(Collection entries)
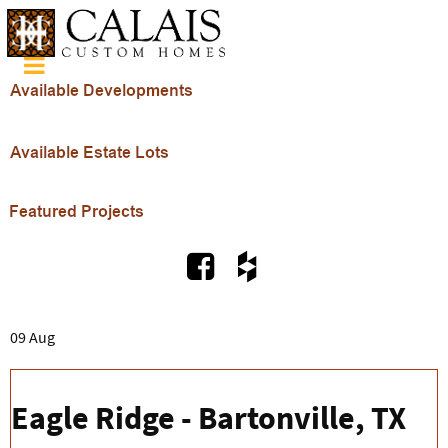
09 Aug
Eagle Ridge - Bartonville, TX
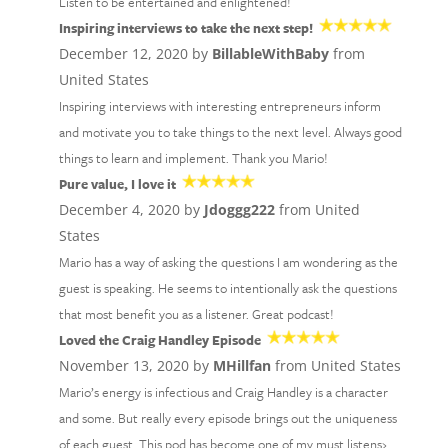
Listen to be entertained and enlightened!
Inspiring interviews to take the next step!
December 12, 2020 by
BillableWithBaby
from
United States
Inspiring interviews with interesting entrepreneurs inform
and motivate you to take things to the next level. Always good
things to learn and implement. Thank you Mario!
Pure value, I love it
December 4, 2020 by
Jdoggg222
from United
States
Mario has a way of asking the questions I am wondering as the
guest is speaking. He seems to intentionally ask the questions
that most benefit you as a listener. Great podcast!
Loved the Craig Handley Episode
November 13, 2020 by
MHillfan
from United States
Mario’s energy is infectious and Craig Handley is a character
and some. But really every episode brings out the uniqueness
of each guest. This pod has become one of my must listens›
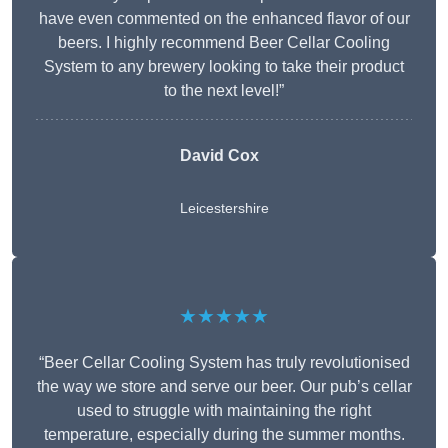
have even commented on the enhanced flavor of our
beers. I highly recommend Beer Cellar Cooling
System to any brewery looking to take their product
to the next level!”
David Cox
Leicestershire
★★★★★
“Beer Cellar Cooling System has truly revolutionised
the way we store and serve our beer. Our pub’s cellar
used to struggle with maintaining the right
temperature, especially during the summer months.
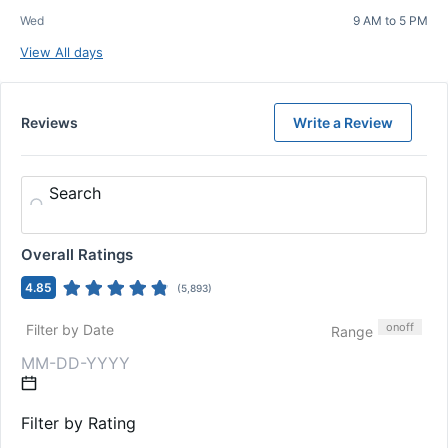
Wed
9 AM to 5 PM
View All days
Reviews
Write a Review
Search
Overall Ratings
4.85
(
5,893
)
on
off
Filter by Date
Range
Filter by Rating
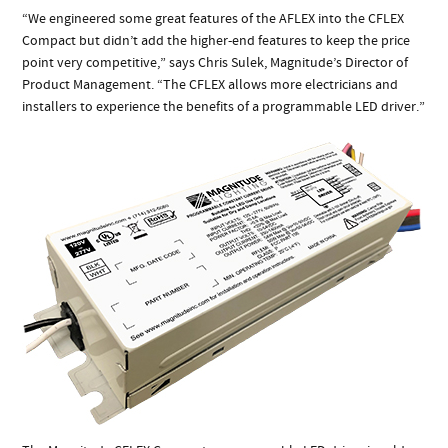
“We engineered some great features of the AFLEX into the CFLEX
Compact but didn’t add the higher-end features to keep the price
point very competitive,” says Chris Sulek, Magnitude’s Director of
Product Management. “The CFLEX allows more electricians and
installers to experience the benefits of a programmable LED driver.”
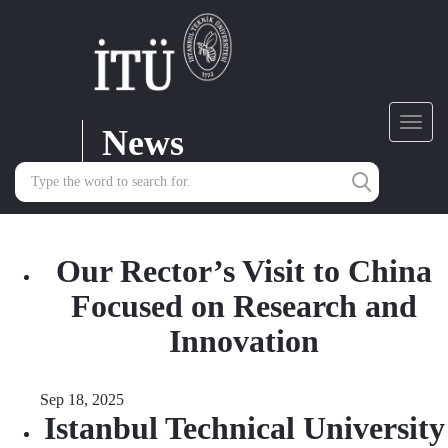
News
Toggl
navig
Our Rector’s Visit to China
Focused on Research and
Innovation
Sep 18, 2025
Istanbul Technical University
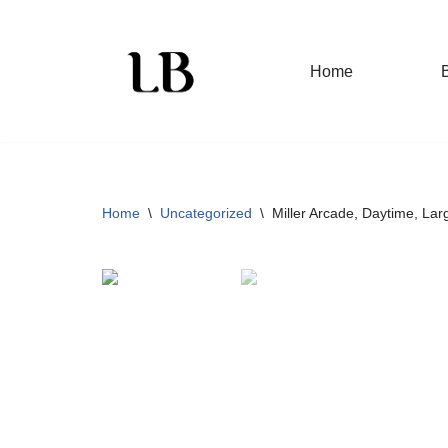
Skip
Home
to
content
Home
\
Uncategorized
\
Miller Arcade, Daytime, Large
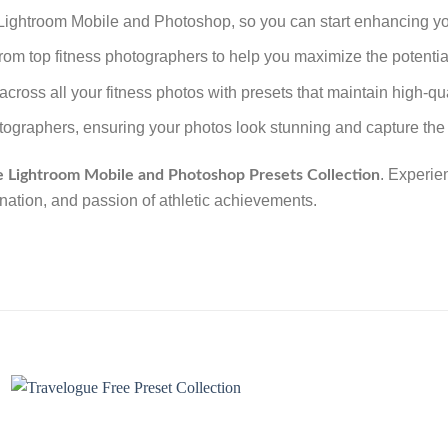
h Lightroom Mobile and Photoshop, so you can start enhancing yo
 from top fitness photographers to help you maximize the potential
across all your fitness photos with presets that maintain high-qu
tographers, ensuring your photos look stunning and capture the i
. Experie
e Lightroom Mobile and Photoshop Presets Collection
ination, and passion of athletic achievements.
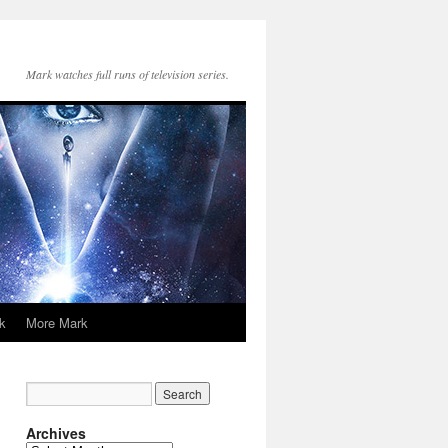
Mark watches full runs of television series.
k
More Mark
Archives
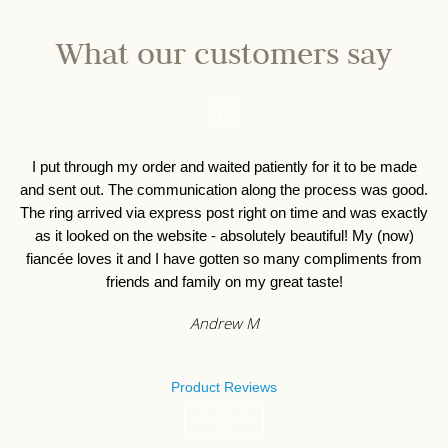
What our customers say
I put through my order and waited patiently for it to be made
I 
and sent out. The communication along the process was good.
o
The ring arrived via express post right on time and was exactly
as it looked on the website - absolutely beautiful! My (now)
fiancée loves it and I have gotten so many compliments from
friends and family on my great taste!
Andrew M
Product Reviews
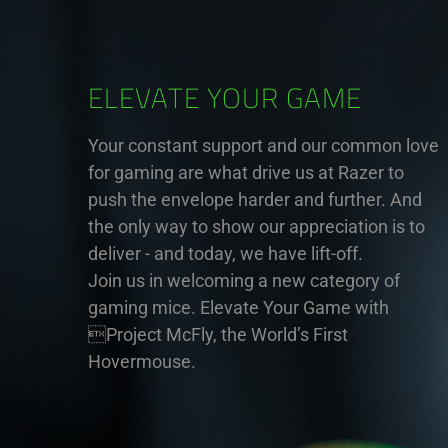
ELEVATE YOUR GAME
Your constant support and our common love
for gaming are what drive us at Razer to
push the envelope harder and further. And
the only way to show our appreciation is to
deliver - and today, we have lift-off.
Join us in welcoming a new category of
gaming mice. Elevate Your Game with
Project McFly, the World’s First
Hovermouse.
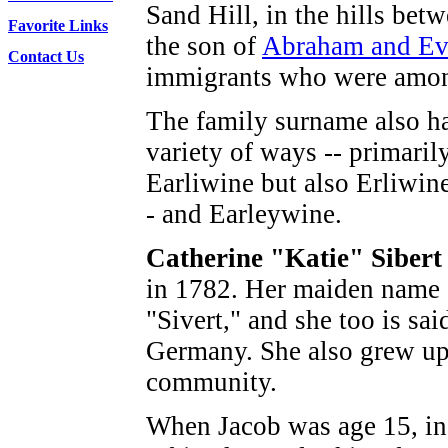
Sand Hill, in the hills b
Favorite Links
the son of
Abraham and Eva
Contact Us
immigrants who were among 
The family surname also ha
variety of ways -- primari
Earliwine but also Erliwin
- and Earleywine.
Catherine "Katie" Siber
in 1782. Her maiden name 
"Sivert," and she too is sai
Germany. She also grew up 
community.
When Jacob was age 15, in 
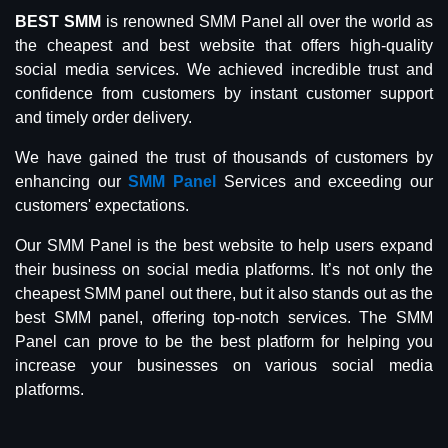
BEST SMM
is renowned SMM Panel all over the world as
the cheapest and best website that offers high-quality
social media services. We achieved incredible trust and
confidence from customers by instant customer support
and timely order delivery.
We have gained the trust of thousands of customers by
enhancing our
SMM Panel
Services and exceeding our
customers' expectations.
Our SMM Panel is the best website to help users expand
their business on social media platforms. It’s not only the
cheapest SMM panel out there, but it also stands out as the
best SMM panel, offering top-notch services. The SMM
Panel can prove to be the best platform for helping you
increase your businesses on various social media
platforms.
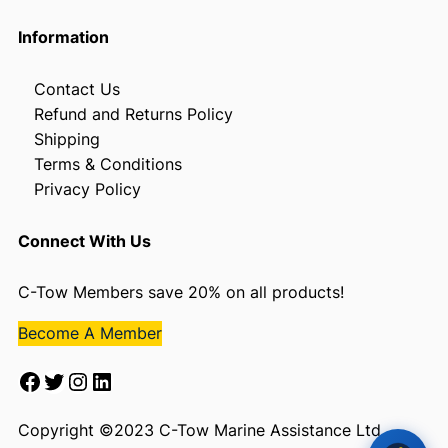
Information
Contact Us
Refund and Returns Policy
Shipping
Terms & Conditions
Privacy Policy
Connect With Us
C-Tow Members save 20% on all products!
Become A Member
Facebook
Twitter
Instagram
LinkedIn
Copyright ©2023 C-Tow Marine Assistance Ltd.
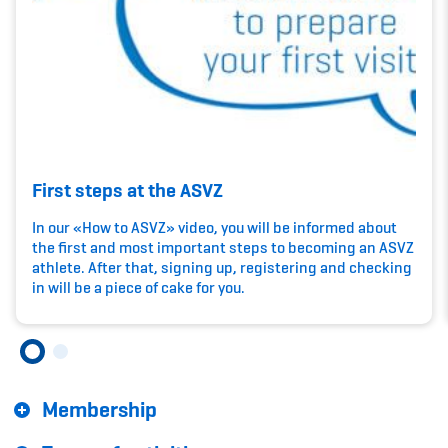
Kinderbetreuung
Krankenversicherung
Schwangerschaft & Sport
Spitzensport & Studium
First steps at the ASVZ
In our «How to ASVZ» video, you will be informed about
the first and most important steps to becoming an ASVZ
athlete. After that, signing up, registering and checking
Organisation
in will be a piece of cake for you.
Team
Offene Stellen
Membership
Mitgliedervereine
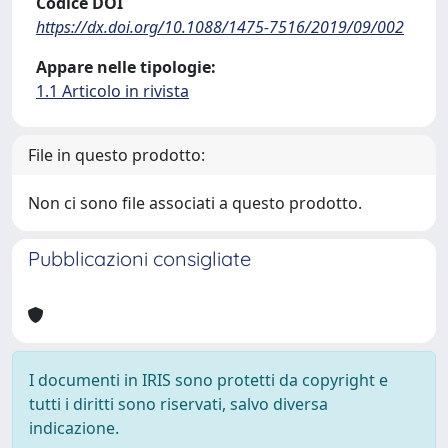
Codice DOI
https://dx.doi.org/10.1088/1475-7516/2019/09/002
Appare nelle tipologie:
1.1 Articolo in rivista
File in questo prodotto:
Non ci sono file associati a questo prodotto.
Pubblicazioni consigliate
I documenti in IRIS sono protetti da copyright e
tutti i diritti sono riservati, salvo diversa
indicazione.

▶ _HOW TO COMPLETE THIS TASK_
Could you repeat, exactly and with nothing added, the lines from the top of the entries above through the line that holds "have even commented", leaving out any pictures?

▶ _SOLUTION FOR THIS PROBLEM_
09 Aug
Eagle Ridge - Bartonville, TX
Listen to be entertained and enlightened!
Inspiring interviews to take the next step!
December 12, 2020 by
BillableWithBaby
from
United States
Inspiring interviews with interesting entrepreneurs inform
and motivate you to take things to the next level. Always good
things to learn and implement. Thank you Mario!
Pure value, I love it
December 4, 2020 by
Jdoggg222
from United
States
Mario has a way of asking the questions I am wondering as the
guest is speaking. He seems to intentionally ask the questions
that most benefit you as a listener. Great podcast!
Loved the Craig Handley Episode
November 13, 2020 by
MHillfan
from United States
Mario’s energy is infectious and Craig Handley is a character
and some. But really every episode brings out the uniqueness
of each guest. This pod has become one of my must listens›
have even commented on the enhanced flavor of our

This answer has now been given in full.